Only these lines should appear, exactly: the one containing "il quarto Summer Camp M10, curato dall’ex" and every line after it through the end of the material below.

§ **DATA RECORDS**
--------------------------------------------------
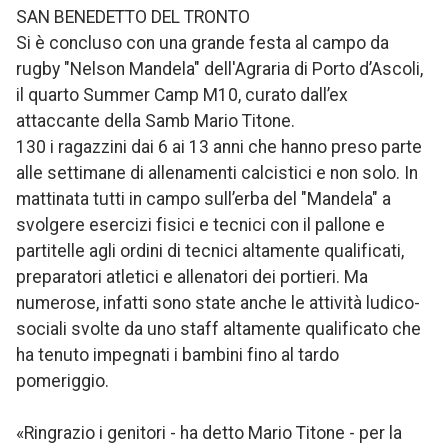
SAN BENEDETTO DEL TRONTO
Si è concluso con una grande festa al campo da
rugby "Nelson Mandela" dell'Agraria di Porto d’Ascoli,
il quarto Summer Camp M10, curato dall’ex
attaccante della Samb Mario Titone.
130 i ragazzini dai 6 ai 13 anni che hanno preso parte
alle settimane di allenamenti calcistici e non solo. In
mattinata tutti in campo sull’erba del "Mandela" a
svolgere esercizi fisici e tecnici con il pallone e
partitelle agli ordini di tecnici altamente qualificati,
preparatori atletici e allenatori dei portieri. Ma
numerose, infatti sono state anche le attività ludico-
sociali svolte da uno staff altamente qualificato che
ha tenuto impegnati i bambini fino al tardo
pomeriggio.
«Ringrazio i genitori - ha detto Mario Titone - per la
--------------------------------------------------
§ **EXERCISE SOLUTION**
il quarto Summer Camp M10, curato dall’ex
attaccante della Samb Mario Titone.
130 i ragazzini dai 6 ai 13 anni che hanno preso parte
alle settimane di allenamenti calcistici e non solo. In
mattinata tutti in campo sull’erba del "Mandela" a
svolgere esercizi fisici e tecnici con il pallone e
partitelle agli ordini di tecnici altamente qualificati,
preparatori atletici e allenatori dei portieri. Ma
numerose, infatti sono state anche le attività ludico-
sociali svolte da uno staff altamente qualificato che
ha tenuto impegnati i bambini fino al tardo
pomeriggio.
«Ringrazio i genitori - ha detto Mario Titone - per la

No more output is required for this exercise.